_Problem to work on_.
An exact reproduction of all entries is required.

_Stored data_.
------------------------------------

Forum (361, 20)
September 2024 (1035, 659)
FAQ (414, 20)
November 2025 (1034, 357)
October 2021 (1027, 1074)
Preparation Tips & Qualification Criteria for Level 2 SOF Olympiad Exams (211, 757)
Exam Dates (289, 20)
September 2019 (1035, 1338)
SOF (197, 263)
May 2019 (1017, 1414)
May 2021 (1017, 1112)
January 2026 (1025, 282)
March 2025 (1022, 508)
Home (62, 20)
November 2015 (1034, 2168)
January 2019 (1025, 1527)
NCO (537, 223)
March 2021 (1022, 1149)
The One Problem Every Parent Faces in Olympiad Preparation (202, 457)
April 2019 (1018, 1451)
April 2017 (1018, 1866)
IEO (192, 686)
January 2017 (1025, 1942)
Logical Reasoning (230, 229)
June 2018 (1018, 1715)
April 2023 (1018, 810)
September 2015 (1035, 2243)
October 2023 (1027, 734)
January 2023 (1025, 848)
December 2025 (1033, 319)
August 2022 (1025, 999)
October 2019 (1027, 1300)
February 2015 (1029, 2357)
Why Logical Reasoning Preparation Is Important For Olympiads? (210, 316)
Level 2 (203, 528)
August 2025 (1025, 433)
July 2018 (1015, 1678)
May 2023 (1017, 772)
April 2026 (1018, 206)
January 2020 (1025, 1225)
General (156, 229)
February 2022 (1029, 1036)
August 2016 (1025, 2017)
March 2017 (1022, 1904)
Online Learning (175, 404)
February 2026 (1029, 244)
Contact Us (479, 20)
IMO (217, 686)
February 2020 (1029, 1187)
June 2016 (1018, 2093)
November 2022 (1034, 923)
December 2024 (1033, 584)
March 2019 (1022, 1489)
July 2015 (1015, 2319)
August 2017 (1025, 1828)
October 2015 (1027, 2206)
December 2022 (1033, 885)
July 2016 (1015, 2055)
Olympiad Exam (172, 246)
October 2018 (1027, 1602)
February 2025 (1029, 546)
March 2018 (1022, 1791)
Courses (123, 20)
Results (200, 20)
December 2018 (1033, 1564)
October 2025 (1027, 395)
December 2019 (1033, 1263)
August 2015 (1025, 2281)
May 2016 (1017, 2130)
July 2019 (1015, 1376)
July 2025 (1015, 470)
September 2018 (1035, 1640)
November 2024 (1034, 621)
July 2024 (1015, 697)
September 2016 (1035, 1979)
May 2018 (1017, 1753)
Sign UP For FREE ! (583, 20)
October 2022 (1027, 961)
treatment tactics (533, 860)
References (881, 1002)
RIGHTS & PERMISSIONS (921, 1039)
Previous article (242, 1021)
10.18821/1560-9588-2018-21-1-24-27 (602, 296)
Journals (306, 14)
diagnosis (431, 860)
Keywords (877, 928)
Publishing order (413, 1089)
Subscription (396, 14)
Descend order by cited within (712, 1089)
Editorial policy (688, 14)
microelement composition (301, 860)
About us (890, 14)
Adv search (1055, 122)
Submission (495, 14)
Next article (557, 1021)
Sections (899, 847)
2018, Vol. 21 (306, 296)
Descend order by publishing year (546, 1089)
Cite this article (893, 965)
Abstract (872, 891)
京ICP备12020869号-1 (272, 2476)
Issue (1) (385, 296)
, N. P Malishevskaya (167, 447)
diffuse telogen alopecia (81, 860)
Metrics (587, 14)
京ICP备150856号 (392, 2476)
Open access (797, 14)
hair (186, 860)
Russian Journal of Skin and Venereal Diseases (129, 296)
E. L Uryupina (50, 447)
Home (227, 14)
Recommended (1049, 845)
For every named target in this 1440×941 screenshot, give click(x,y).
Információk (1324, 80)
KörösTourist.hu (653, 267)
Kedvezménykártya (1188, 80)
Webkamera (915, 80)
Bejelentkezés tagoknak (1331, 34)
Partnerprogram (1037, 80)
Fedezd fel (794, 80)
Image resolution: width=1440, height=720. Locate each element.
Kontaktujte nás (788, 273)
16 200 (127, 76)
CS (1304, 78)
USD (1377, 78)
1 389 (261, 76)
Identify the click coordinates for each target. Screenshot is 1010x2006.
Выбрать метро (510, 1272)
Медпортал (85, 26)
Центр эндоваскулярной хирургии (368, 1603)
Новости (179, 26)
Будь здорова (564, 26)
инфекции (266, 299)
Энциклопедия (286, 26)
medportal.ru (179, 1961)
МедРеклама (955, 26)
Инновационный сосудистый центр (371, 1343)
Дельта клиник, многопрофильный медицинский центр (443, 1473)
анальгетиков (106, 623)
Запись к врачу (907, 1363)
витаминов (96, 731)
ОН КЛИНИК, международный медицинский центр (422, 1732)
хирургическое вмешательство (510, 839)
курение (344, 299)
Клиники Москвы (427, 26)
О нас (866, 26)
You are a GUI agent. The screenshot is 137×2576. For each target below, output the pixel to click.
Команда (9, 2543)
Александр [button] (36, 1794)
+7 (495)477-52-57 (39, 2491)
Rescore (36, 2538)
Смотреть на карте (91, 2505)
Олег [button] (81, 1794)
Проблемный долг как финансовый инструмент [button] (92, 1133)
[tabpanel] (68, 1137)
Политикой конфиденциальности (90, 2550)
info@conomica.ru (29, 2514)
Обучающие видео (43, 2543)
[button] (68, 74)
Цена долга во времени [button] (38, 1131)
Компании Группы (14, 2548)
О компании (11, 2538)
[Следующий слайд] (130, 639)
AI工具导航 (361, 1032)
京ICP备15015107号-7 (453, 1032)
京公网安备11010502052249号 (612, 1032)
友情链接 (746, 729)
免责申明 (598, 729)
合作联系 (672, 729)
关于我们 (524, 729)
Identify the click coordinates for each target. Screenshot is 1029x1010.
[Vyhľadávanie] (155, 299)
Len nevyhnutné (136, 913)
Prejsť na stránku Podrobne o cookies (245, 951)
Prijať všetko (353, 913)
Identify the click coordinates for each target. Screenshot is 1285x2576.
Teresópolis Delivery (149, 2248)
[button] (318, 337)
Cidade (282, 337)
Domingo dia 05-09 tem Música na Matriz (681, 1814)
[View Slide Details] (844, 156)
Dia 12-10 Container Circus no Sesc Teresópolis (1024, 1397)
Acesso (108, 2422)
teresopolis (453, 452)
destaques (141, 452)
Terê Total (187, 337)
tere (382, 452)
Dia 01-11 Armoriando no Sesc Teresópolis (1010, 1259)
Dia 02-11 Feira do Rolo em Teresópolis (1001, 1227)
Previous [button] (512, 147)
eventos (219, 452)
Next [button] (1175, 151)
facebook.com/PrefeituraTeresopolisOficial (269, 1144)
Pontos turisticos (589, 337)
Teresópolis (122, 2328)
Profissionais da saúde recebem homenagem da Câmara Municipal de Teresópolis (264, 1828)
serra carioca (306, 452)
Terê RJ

------------------------------------

_Written answer_.
Forum (361, 20)
September 2024 (1035, 659)
FAQ (414, 20)
November 2025 (1034, 357)
October 2021 (1027, 1074)
Preparation Tips & Qualification Criteria for Level 2 SOF Olympiad Exams (211, 757)
Exam Dates (289, 20)
September 2019 (1035, 1338)
SOF (197, 263)
May 2019 (1017, 1414)
May 2021 (1017, 1112)
January 2026 (1025, 282)
March 2025 (1022, 508)
Home (62, 20)
November 2015 (1034, 2168)
January 2019 (1025, 1527)
NCO (537, 223)
March 2021 (1022, 1149)
The One Problem Every Parent Faces in Olympiad Preparation (202, 457)
April 2019 (1018, 1451)
April 2017 (1018, 1866)
IEO (192, 686)
January 2017 (1025, 1942)
Logical Reasoning (230, 229)
June 2018 (1018, 1715)
April 2023 (1018, 810)
September 2015 (1035, 2243)
October 2023 (1027, 734)
January 2023 (1025, 848)
December 2025 (1033, 319)
August 2022 (1025, 999)
October 2019 (1027, 1300)
February 2015 (1029, 2357)
Why Logical Reasoning Preparation Is Important For Olympiads? (210, 316)
Level 2 (203, 528)
August 2025 (1025, 433)
July 2018 (1015, 1678)
May 2023 (1017, 772)
April 2026 (1018, 206)
January 2020 (1025, 1225)
General (156, 229)
February 2022 (1029, 1036)
August 2016 (1025, 2017)
March 2017 (1022, 1904)
Online Learning (175, 404)
February 2026 (1029, 244)
Contact Us (479, 20)
IMO (217, 686)
February 2020 (1029, 1187)
June 2016 (1018, 2093)
November 2022 (1034, 923)
December 2024 (1033, 584)
March 2019 (1022, 1489)
July 2015 (1015, 2319)
August 2017 (1025, 1828)
October 2015 (1027, 2206)
December 2022 (1033, 885)
July 2016 (1015, 2055)
Olympiad Exam (172, 246)
October 2018 (1027, 1602)
February 2025 (1029, 546)
March 2018 (1022, 1791)
Courses (123, 20)
Results (200, 20)
December 2018 (1033, 1564)
October 2025 (1027, 395)
December 2019 (1033, 1263)
August 2015 (1025, 2281)
May 2016 (1017, 2130)
July 2019 (1015, 1376)
July 2025 (1015, 470)
September 2018 (1035, 1640)
November 2024 (1034, 621)
July 2024 (1015, 697)
September 2016 (1035, 1979)
May 2018 (1017, 1753)
Sign UP For FREE ! (583, 20)
October 2022 (1027, 961)
treatment tactics (533, 860)
References (881, 1002)
RIGHTS & PERMISSIONS (921, 1039)
Previous article (242, 1021)
10.18821/1560-9588-2018-21-1-24-27 (602, 296)
Journals (306, 14)
diagnosis (431, 860)
Keywords (877, 928)
Publishing order (413, 1089)
Subscription (396, 14)
Descend order by cited within (712, 1089)
Editorial policy (688, 14)
microelement composition (301, 860)
About us (890, 14)
Adv search (1055, 122)
Submission (495, 14)
Next article (557, 1021)
Sections (899, 847)
2018, Vol. 21 (306, 296)
Descend order by publishing year (546, 1089)
Cite this article (893, 965)
Abstract (872, 891)
京ICP备12020869号-1 (272, 2476)
Issue (1) (385, 296)
, N. P Malishevskaya (167, 447)
diffuse telogen alopecia (81, 860)
Metrics (587, 14)
京ICP备150856号 (392, 2476)
Open access (797, 14)
hair (186, 860)
Russian Journal of Skin and Venereal Diseases (129, 296)
E. L Uryupina (50, 447)
Home (227, 14)
Recommended (1049, 845)
For every named target in this 1440×941 screenshot, give click(x,y).
Információk (1324, 80)
KörösTourist.hu (653, 267)
Kedvezménykártya (1188, 80)
Webkamera (915, 80)
Bejelentkezés tagoknak (1331, 34)
Partnerprogram (1037, 80)
Fedezd fel (794, 80)
Image resolution: width=1440, height=720. Locate each element.
Kontaktujte nás (788, 273)
16 200 (127, 76)
CS (1304, 78)
USD (1377, 78)
1 389 (261, 76)
Identify the click coordinates for each target. Screenshot is 1010x2006.
Выбрать метро (510, 1272)
Медпортал (85, 26)
Центр эндоваскулярной хирургии (368, 1603)
Новости (179, 26)
Будь здорова (564, 26)
инфекции (266, 299)
Энциклопедия (286, 26)
medportal.ru (179, 1961)
МедРеклама (955, 26)
Инновационный сосудистый центр (371, 1343)
Дельта клиник, многопрофильный медицинский центр (443, 1473)
анальгетиков (106, 623)
Запись к врачу (907, 1363)
витаминов (96, 731)
ОН КЛИНИК, международный медицинский центр (422, 1732)
хирургическое вмешательство (510, 839)
курение (344, 299)
Клиники Москвы (427, 26)
О нас (866, 26)
You are a GUI agent. The screenshot is 137×2576. For each target below, output the pixel to click.
Команда (9, 2543)
Александр [button] (36, 1794)
+7 (495)477-52-57 (39, 2491)
Rescore (36, 2538)
Смотреть на карте (91, 2505)
Олег [button] (81, 1794)
Проблемный долг как финансовый инструмент [button] (92, 1133)
[tabpanel] (68, 1137)
Политикой конфиденциальности (90, 2550)
info@conomica.ru (29, 2514)
Обучающие видео (43, 2543)
[button] (68, 74)
Цена долга во времени [button] (38, 1131)
Компании Группы (14, 2548)
О компании (11, 2538)
[Следующий слайд] (130, 639)
AI工具导航 (361, 1032)
京ICP备15015107号-7 (453, 1032)
京公网安备11010502052249号 (612, 1032)
友情链接 (746, 729)
免责申明 (598, 729)
合作联系 (672, 729)
关于我们 (524, 729)
Identify the click coordinates for each target. Screenshot is 1029x1010.
[Vyhľadávanie] (155, 299)
Len nevyhnutné (136, 913)
Prejsť na stránku Podrobne o cookies (245, 951)
Prijať všetko (353, 913)
Identify the click coordinates for each target. Screenshot is 1285x2576.
Teresópolis Delivery (149, 2248)
[button] (318, 337)
Cidade (282, 337)
Domingo dia 05-09 tem Música na Matriz (681, 1814)
[View Slide Details] (844, 156)
Dia 12-10 Container Circus no Sesc Teresópolis (1024, 1397)
Acesso (108, 2422)
teresopolis (453, 452)
destaques (141, 452)
Terê Total (187, 337)
tere (382, 452)
Dia 01-11 Armoriando no Sesc Teresópolis (1010, 1259)
Dia 02-11 Feira do Rolo em Teresópolis (1001, 1227)
Previous [button] (512, 147)
eventos (219, 452)
Next [button] (1175, 151)
facebook.com/PrefeituraTeresopolisOficial (269, 1144)
Pontos turisticos (589, 337)
Teresópolis (122, 2328)
Profissionais da saúde recebem homenagem da Câmara Municipal de Teresópolis (264, 1828)
serra carioca (306, 452)
Terê RJ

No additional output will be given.